Sull'Ucraina chi vi dice “ma è più complesso” è complice di Putin

Il deputato della Lega Vito Comencini, 35 anni, in questo momento è in Russia con la moglie e in un’intervista a Repubblica difende a spada tratta la scelta di Putin di invadere l’Ucraina. A questa domanda del giornalista - Pure lei sostiene che l’aggressione derivi dalla paura che l’Ucraina possa entrare nella Nato? - Comencini risponde così: «In Russia pensano che lo scontro sia tra Nato e Russia. L’Ucraina a quanto pare è al centro di un conflitto più complesso, che ha radici più profonde, legate al suo rapporto con gli Usa». 

Ecco, “più complesso” è il nuovo “e il Pd?, è il velo retorico dietro al qual sì si nascondono, più o meno inconsciamente, più o meno in malafede, i complici di Putin l’assassino. Perché è ovvio che la storia è sempre complessa. Sempre. Ma è anche ovvio che la complessità non può giustificare l’ingiustificabile. Lo spiega alla perfezione il filosofo Simone Regazzoni: «La complessità è alla base di ogni fenomeno storico. Il nazismo è un fenomeno talmente complesso che ancora oggi non ne siamo venuti a capo. Questo ci impedisce di prendere una chiara posizione etico-politica contro il nazismo?  No, per fortuna». E allora la complessità - sempre Regazzoni - diventa la notte in cui non si sa o non si vuole più distinguere la vittima dall'aggressore, i diritti degli oppressi dalla violenza sanguinaria del dittatore, la democrazia, con tutti i suoi limiti e i suoi errori, da ciò che la minaccia. In questa notte si stanno nascondendo diversi intellettuali italiani.

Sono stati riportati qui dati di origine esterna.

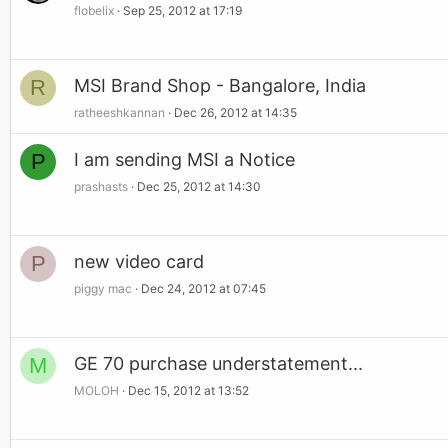
flobelix
Sep 25, 2012 at 17:19
R
MSI Brand Shop - Bangalore, India
ratheeshkannan
Dec 26, 2012 at 14:35
P
I am sending MSI a Notice
prashasts
Dec 25, 2012 at 14:30
P
new video card
piggy mac
Dec 24, 2012 at 07:45
M
GE 70 purchase understatement...
MOLOH
Dec 15, 2012 at 13:52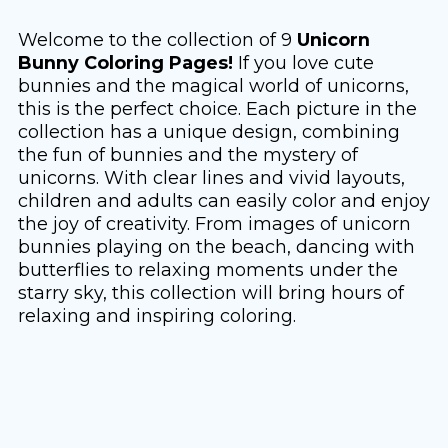
Welcome to the collection of 9
Unicorn
Bunny Coloring Pages!
If you love cute
bunnies and the magical world of unicorns,
this is the perfect choice. Each picture in the
collection has a unique design, combining
the fun of bunnies and the mystery of
unicorns. With clear lines and vivid layouts,
children and adults can easily color and enjoy
the joy of creativity. From images of unicorn
bunnies playing on the beach, dancing with
butterflies to relaxing moments under the
starry sky, this collection will bring hours of
relaxing and inspiring coloring.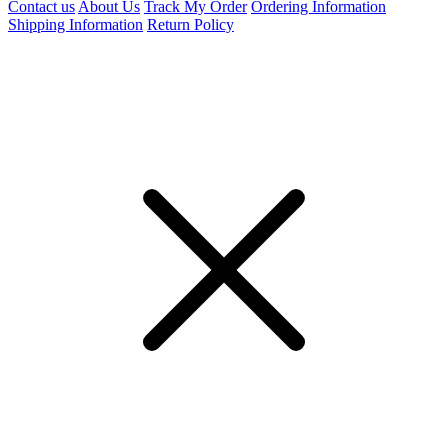
Contact us
About Us
Track My Order
Ordering Information
Shipping Information
Return Policy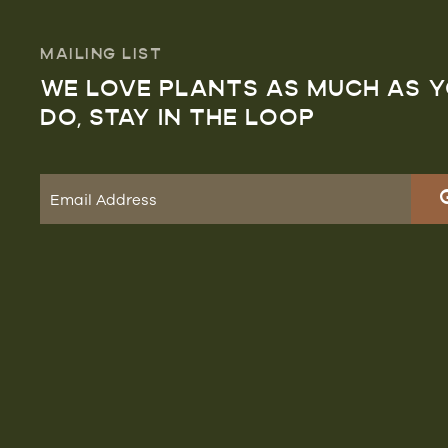
MAILING LIST
WE LOVE PLANTS AS MUCH AS 
DO, STAY IN THE LOOP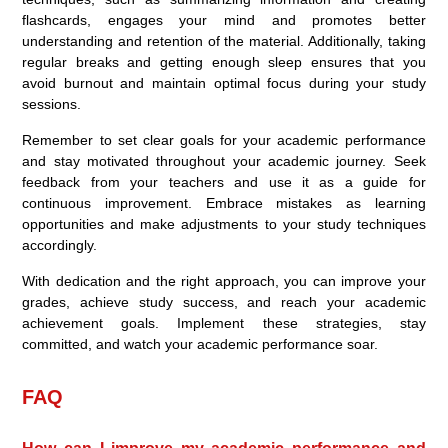
flashcards, engages your mind and promotes better
understanding and retention of the material. Additionally, taking
regular breaks and getting enough sleep ensures that you
avoid burnout and maintain optimal focus during your study
sessions.
Remember to set clear goals for your academic performance
and stay motivated throughout your academic journey. Seek
feedback from your teachers and use it as a guide for
continuous improvement. Embrace mistakes as learning
opportunities and make adjustments to your study techniques
accordingly.
With dedication and the right approach, you can improve your
grades, achieve study success, and reach your academic
achievement goals. Implement these strategies, stay
committed, and watch your academic performance soar.
FAQ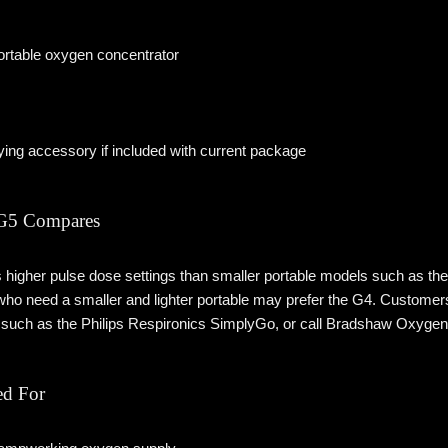
rtable oxygen concentrator
ying accessory if included with current package
 G5 Compares
higher pulse dose settings than smaller portable models such as the I
who need a smaller and lighter portable may prefer the G4. Customer
s such as the Philips Respironics SimplyGo, or call Bradshaw Oxygen 
d For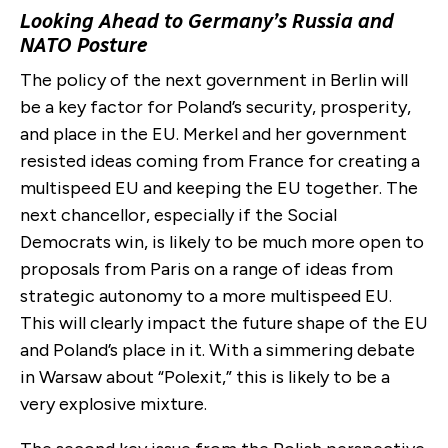
Looking Ahead to Germany’s Russia and
NATO Posture
The policy of the next government in Berlin will
be a key factor for Poland’s security, prosperity,
and place in the EU. Merkel and her government
resisted ideas coming from France for creating a
multispeed EU and keeping the EU together. The
next chancellor, especially if the Social
Democrats win, is likely to be much more open to
proposals from Paris on a range of ideas from
strategic autonomy to a more multispeed EU.
This will clearly impact the future shape of the EU
and Poland’s place in it. With a simmering debate
in Warsaw about “Polexit,” this is likely to be a
very explosive mixture.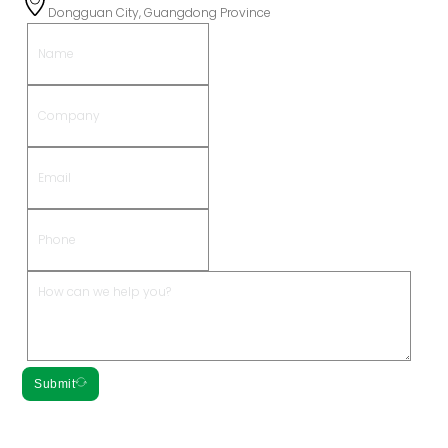
Dongguan City, Guangdong Province
Submit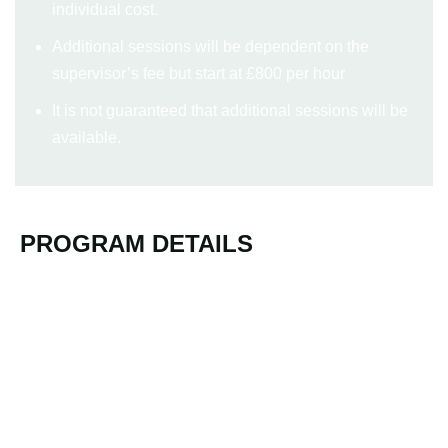
individual cost.
Additional sessions will be dependent on the
supervisor’s fee but start at £800 per hour
It is not guaranteed that additional sessions will be
available.
PROGRAM DETAILS
Location TBC
Virtual Introductory Webinar
Autumn 2025 (dates TBC)
3-day in Person
Autumn 2025 (dates TBC)
Additional Group Supervision/Action Learning​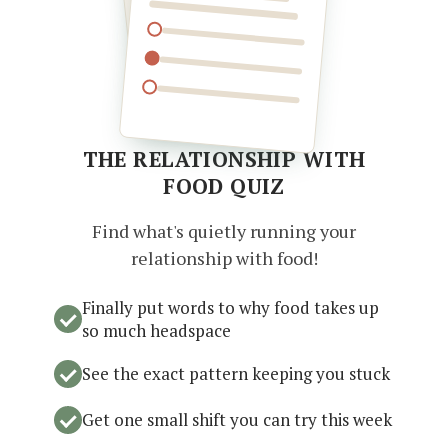
THE RELATIONSHIP WITH
FOOD QUIZ
Find what's quietly running your
relationship with food!
Finally put words to why food takes up
so much headspace
See the exact pattern keeping you stuck
Get one small shift you can try this week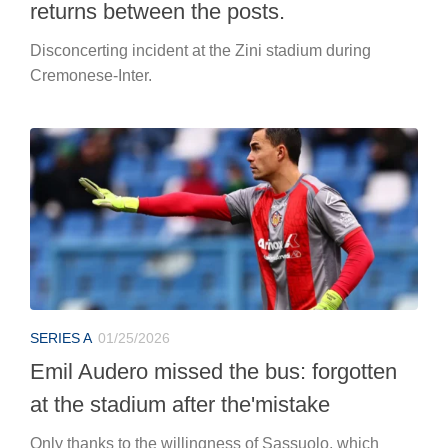
returns between the posts.
Disconcerting incident at the Zini stadium during
Cremonese-Inter.
SERIES A
01/25/2026
Emil Audero missed the bus: forgotten
at the stadium after the'mistake
Only thanks to the willingness of Sassuolo, which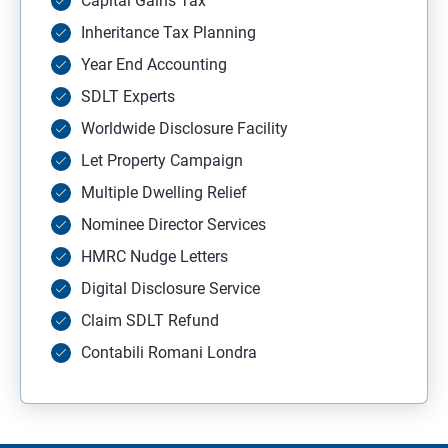
Capital Gains Tax
Inheritance Tax Planning
Year End Accounting
SDLT Experts
Worldwide Disclosure Facility
Let Property Campaign
Multiple Dwelling Relief
Nominee Director Services
HMRC Nudge Letters
Digital Disclosure Service
Claim SDLT Refund
Contabili Romani Londra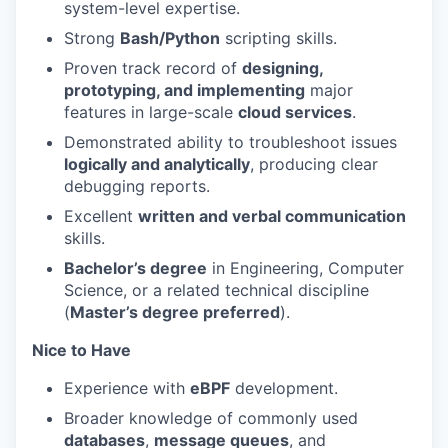
system-level expertise.
Strong
Bash/Python
scripting skills.
Proven track record of
designing,
prototyping, and implementing
major
features in large-scale
cloud services
.
Demonstrated ability to troubleshoot issues
logically and analytically
, producing clear
debugging reports.
Excellent
written and verbal communication
skills.
Bachelor’s degree
in Engineering, Computer
Science, or a related technical discipline
(
Master’s degree preferred
).
Nice to Have
Experience with
eBPF
development.
Broader knowledge of commonly used
databases
,
message queues
, and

«Qualcuno lo dice con lo sguardo sofferto, qualcun altro con una smorfia saccente, ma alla fine tutti i fautori della Pax Putiniana, dal professor Orsini al cantante Povia, concordano nel farci sapere che “la situazione è più complessa”», così Massimo Gramellini inchioda alla loro ipocrisia i professionisti della complessità. Quei professionisti che di fronte all’evidenza di una guerra d’invasione, di città europee rase al suolo, di milioni di profughi che fuggono verso occidente (non verso oriente), di donne e bambini morti e sepolti, rispondono così: «Sì, forse, in parte, ma non proprio: la situazione, infatti, è più complessa. Se la Nato non lo avesse sfidato, lui mai e poi mai avrebbe bombardato. Non ci credete? Significa che rifuggite la complessità».

Gramellini porta il ragionamento all’estremo. Chi vuole troverà sempre un qualcosa che contribuisce a spiegare, a giustificare, la violenza: «Lo stupratore va condannato, ci mancherebbe, ma se la ragazza non avesse indossato la minigonna… Lo svaligiatore di case è colpevole, colpevolissimo, però si tratta di un disperato che non andava messo nelle condizioni di non avere più nulla da perdere…».

Insomma, per dirla sempre con Regazzoni, la parola feticcio "complessità" si usa per darsi un tono e un alibi intellettuale per evitare di prendere una posizione. Per evitare di stare dalla parte di donne e bambini sepolti vivi dalle bombe di Putin. Ecco, andate a dirlo a quelle donne, a quei bambini, che la questione è più complessa. Che la loro morte non è una cosa tragicamente semplice. E da condannare senza ma e senza però.